NEW CONSTITUTION, ELECTIONS
In his speech Assad, 46, offered a referendum on a new constitution in March and a multi-party parliamentary election that has been much postponed. The present charter designates Assad's Baath party as "the leader of the state and society."
He gave no sign that he was willing to relinquish the power he inherited on his father's death in 2000. "I am not someone who abandons responsibility," he declared.
In Washington, State Department spokeswoman Victoria Nuland said Assad's speech showed the Syrian government was trying to deflect attention from the crackdown and evade responsibility for the violence.
"He's doing everything but what he needs to do," Nuland said. "It confirms us in our view that it's time for him to step aside."
In the latest bloodshed, Syrian forces shot dead 10 people, most of them anti-Assad protesters, in the eastern city of Deir al-Zor, the opposition Syrian Observatory for Human Rights said.
Authorities have barred most independent media from Syria, making it hard to verify accounts by activists or officials.
Until two big bomb blasts in Damascus in recent weeks, the Syrian capital had remained relatively peaceful.
But residents now speak of a wave of fear spreading through the city, emptying its normally bustling streets and crowded cafes and leaving a ghost town at night as residents hurry home, worried that more violence may erupt.
"People have stopped buying. Days can pass without even one client," said the owner of a clothes shop in Hamra Street, in the heart of the capital. "After the explosions we are closing down early, we do not know when this street will be targeted."

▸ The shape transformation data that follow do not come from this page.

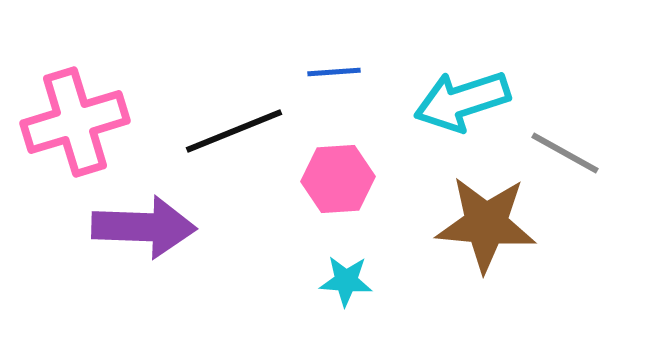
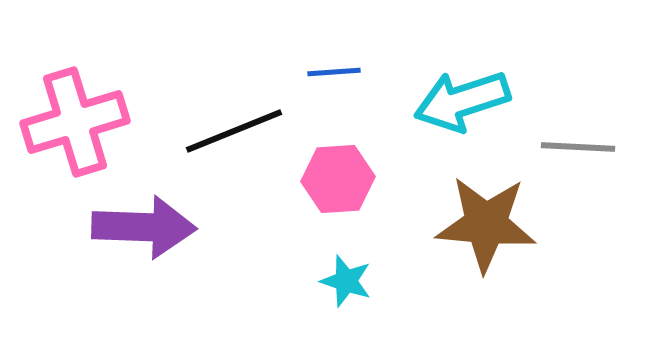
gray line: moved 13 px right, 6 px up; rotated 26 degrees counterclockwise
cyan star: rotated 14 degrees clockwise
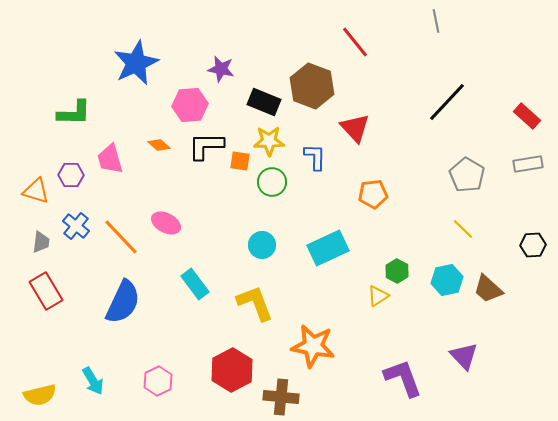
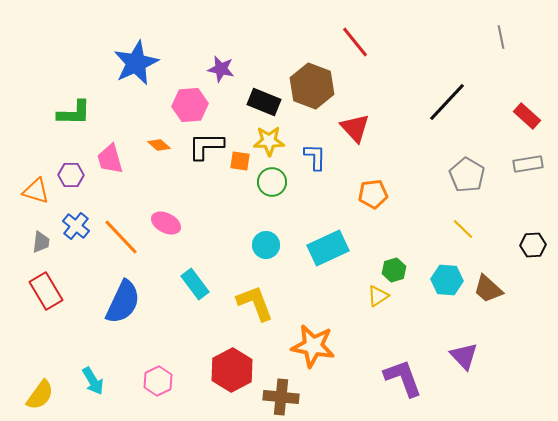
gray line at (436, 21): moved 65 px right, 16 px down
cyan circle at (262, 245): moved 4 px right
green hexagon at (397, 271): moved 3 px left, 1 px up; rotated 15 degrees clockwise
cyan hexagon at (447, 280): rotated 16 degrees clockwise
yellow semicircle at (40, 395): rotated 40 degrees counterclockwise
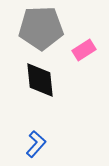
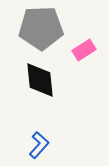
blue L-shape: moved 3 px right, 1 px down
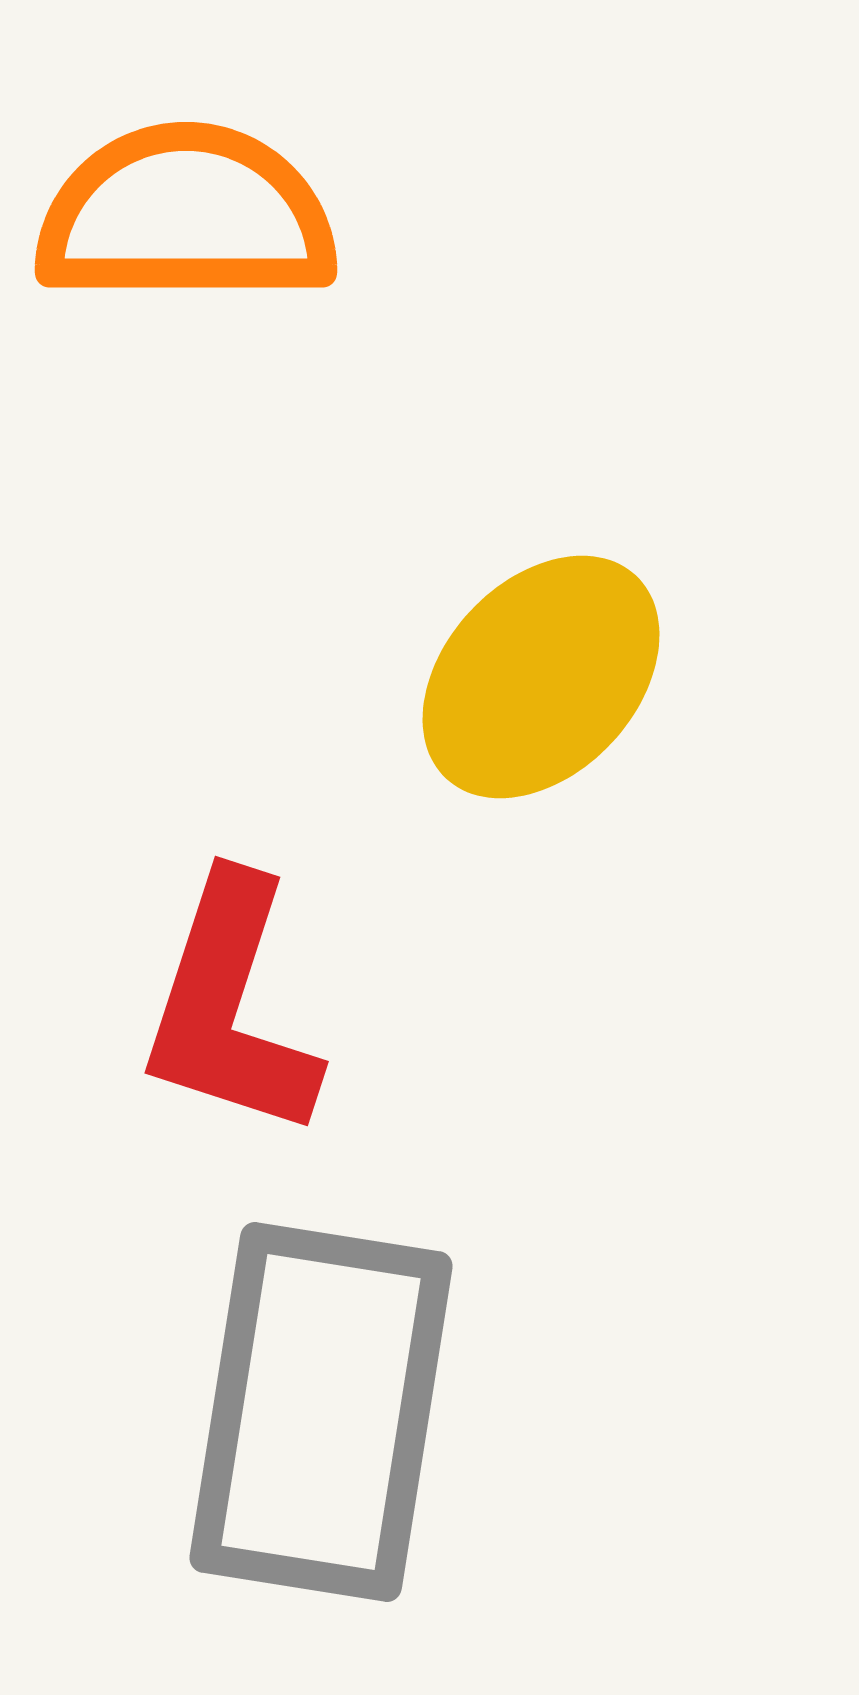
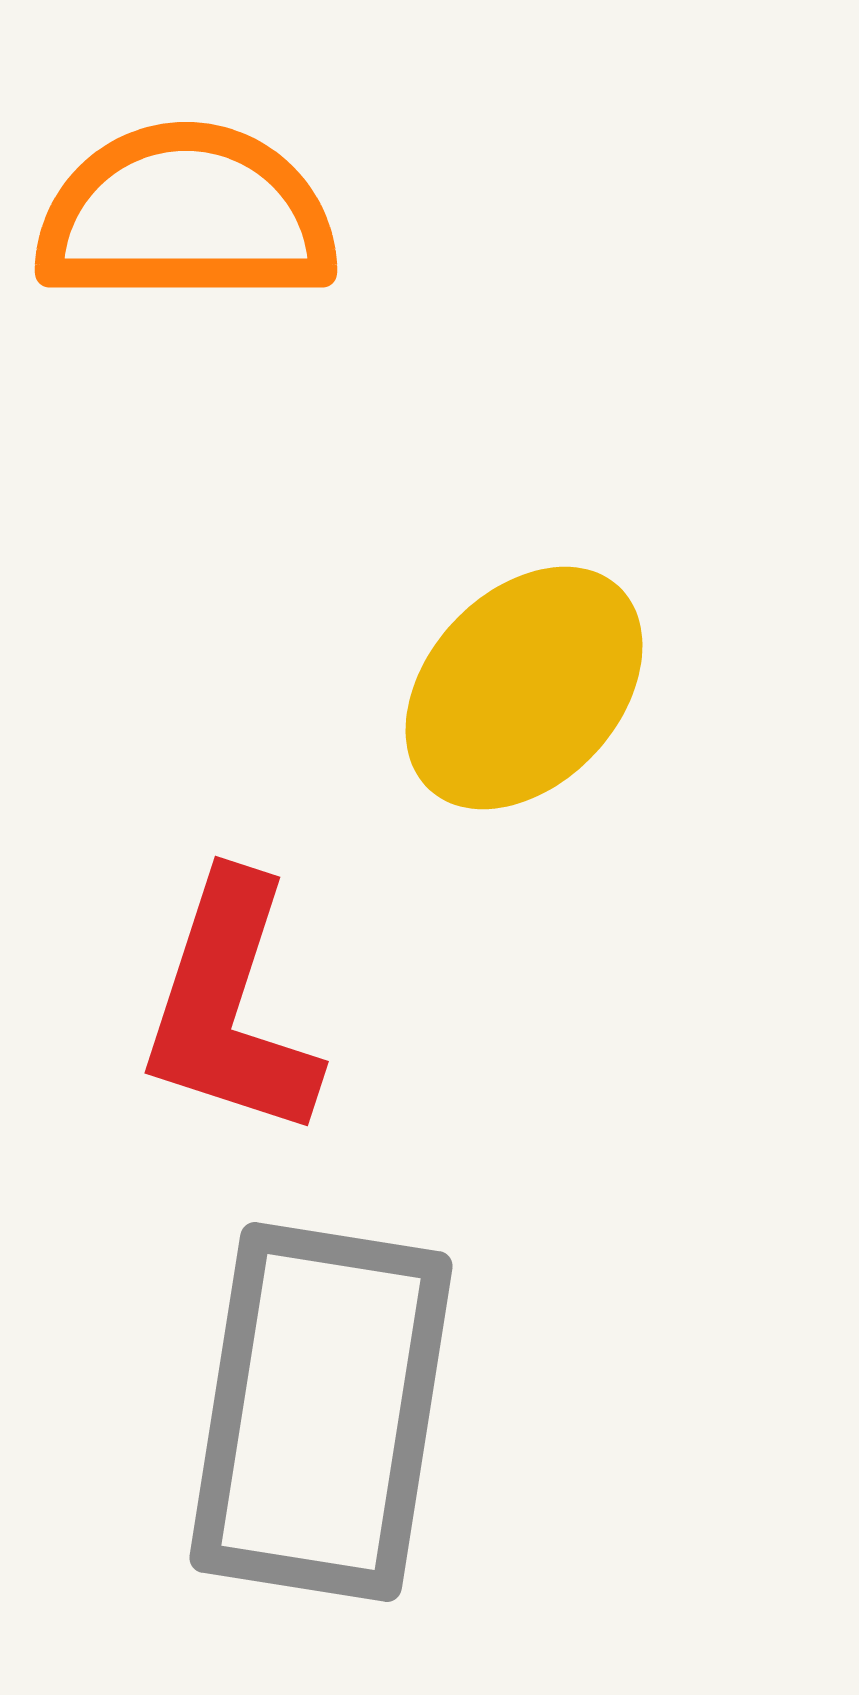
yellow ellipse: moved 17 px left, 11 px down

By nightfall city center streets are deserted and taxis disappear. Famous cafes like Havana and al-Rawda, where customers used to queue for a seat, are empty. Employees leave work early, parents worry about sending the children to school.
Assad complained that Syria was the target of a relentless foreign media campaign. Blaming unrest on "outside planning," he said: "The outside now regrettably includes Arabs."
His stance on the unrest, casting it as a foreign conspiracy and countering it with violent repression and hazy promises of reform, resembled that of other Arab leaders confronted by mass protests in the past year. Three autocrats have been toppled.